ASSIGNED TASK
Return the run of lines below that opens with the line containing "Here is an image. Mask" and closes with the line containing "Here is an image. Point", keeping each one exact.

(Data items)
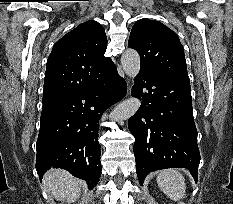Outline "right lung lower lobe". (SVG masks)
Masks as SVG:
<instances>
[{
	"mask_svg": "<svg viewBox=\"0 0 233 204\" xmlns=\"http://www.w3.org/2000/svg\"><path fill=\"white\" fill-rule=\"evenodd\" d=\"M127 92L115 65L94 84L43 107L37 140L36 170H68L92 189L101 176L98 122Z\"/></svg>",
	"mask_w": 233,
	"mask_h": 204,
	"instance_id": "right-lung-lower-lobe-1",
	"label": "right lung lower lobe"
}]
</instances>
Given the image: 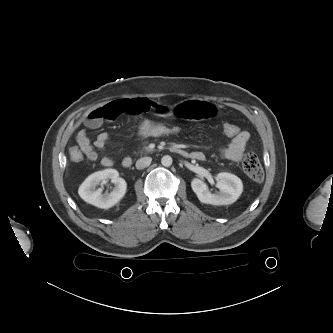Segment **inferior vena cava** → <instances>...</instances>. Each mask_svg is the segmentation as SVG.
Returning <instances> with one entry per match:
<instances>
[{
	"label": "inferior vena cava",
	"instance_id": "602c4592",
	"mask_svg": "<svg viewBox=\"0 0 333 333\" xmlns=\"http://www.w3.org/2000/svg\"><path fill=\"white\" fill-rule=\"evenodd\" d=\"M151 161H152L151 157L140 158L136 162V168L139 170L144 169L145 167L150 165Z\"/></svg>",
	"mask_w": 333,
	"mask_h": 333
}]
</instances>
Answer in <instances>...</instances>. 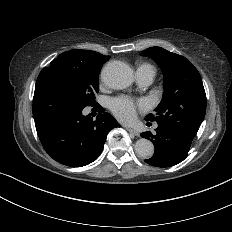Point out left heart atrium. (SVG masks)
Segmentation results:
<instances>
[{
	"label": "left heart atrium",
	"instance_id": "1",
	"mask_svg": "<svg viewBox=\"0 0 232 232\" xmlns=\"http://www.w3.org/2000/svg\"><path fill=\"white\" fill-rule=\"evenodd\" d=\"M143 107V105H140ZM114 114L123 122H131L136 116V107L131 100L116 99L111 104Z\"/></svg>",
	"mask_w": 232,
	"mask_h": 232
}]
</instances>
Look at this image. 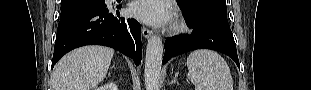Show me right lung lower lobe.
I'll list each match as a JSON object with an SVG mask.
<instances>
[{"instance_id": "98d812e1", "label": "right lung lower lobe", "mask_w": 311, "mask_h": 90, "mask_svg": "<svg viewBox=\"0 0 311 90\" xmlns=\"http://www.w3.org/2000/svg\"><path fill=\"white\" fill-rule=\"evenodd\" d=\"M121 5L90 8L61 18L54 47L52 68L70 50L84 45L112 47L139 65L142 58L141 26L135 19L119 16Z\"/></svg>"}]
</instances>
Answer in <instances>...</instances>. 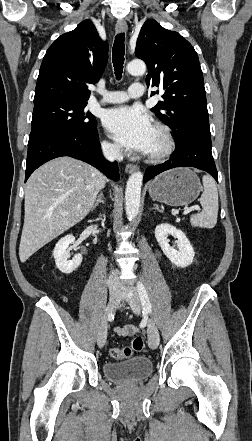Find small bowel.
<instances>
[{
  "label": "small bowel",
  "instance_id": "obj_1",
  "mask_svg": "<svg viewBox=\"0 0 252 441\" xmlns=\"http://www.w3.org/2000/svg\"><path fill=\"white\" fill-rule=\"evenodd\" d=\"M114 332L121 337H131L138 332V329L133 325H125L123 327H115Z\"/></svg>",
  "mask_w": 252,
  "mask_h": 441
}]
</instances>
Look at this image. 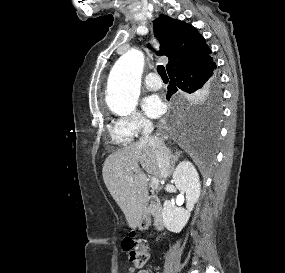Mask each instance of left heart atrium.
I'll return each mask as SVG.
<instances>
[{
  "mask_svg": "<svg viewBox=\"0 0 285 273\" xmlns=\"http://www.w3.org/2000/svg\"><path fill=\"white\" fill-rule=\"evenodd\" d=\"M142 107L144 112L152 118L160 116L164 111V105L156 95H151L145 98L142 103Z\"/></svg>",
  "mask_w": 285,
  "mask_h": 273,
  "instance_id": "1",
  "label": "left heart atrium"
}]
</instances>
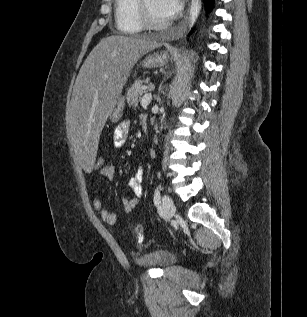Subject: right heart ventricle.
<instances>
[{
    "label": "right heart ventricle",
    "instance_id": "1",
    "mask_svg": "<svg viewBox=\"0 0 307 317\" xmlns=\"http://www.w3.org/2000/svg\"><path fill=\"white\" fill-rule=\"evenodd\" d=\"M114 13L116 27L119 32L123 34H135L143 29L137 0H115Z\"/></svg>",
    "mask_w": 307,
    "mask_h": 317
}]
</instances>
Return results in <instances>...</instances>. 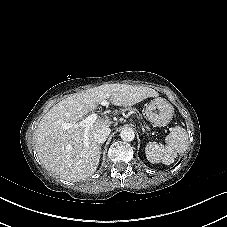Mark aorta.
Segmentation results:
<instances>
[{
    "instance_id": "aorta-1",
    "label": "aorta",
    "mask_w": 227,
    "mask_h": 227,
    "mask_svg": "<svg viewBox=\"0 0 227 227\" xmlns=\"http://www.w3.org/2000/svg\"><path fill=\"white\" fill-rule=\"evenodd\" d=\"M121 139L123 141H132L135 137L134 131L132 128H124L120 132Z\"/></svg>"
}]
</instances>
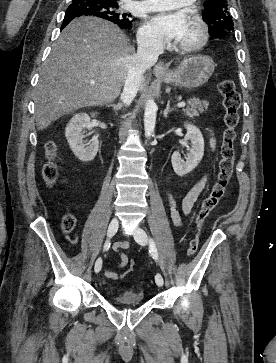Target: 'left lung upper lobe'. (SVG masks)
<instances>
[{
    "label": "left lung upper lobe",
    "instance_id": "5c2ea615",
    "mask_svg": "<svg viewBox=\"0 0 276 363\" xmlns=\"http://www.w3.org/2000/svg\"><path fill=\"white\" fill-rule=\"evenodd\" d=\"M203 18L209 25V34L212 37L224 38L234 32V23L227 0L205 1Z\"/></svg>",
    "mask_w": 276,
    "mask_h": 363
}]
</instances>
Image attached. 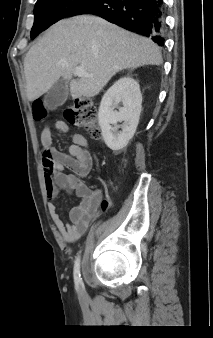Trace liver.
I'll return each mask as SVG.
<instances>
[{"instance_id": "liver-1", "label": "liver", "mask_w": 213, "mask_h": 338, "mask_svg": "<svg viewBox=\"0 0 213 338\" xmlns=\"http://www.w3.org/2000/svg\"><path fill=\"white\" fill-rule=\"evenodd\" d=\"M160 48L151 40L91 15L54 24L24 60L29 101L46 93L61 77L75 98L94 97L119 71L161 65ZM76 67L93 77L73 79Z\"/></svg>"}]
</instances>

---

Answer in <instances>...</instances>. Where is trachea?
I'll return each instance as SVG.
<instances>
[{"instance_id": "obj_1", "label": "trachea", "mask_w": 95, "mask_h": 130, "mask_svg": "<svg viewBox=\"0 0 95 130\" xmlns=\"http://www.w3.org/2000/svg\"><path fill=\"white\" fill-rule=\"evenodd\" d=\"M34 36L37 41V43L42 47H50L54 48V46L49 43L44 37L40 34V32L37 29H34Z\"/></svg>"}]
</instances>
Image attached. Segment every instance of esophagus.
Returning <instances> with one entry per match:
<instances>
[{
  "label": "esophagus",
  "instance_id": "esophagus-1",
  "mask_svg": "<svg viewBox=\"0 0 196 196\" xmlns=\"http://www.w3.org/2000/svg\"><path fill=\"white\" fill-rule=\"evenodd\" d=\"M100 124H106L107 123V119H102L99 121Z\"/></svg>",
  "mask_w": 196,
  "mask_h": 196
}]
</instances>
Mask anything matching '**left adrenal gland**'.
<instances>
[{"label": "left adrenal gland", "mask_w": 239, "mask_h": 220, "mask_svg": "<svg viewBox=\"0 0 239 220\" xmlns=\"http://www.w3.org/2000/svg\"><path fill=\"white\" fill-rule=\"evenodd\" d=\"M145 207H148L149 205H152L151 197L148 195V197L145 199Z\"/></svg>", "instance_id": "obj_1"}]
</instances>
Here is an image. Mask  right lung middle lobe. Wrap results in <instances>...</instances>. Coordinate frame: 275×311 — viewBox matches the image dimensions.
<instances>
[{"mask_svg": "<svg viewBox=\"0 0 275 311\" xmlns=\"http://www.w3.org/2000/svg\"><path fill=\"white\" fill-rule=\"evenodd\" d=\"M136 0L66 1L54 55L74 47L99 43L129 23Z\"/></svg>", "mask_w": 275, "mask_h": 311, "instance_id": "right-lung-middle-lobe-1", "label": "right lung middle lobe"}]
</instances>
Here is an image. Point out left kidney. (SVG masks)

RESULT OF THE TASK
Here is an image. Mask  right lung middle lobe. Wrap results in <instances>...</instances>. Coordinate frame: 275×311 — viewBox matches the image dimensions.
<instances>
[{"mask_svg": "<svg viewBox=\"0 0 275 311\" xmlns=\"http://www.w3.org/2000/svg\"><path fill=\"white\" fill-rule=\"evenodd\" d=\"M136 0L66 1L54 55L74 47L99 43L129 23Z\"/></svg>", "mask_w": 275, "mask_h": 311, "instance_id": "right-lung-middle-lobe-1", "label": "right lung middle lobe"}]
</instances>
Here is an image. Point out left kidney. (SVG masks)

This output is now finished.